- _Data excerpt_
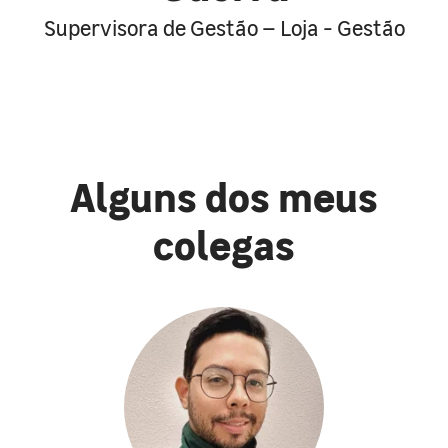
Supervisora de Gestão – Loja - Gestão
Alguns dos meus
colegas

- _Problem to solve_
An exact reproduction of the data is required, with pictures excluded.

- _Output_
Supervisora de Gestão – Loja - Gestão
Alguns dos meus
colegas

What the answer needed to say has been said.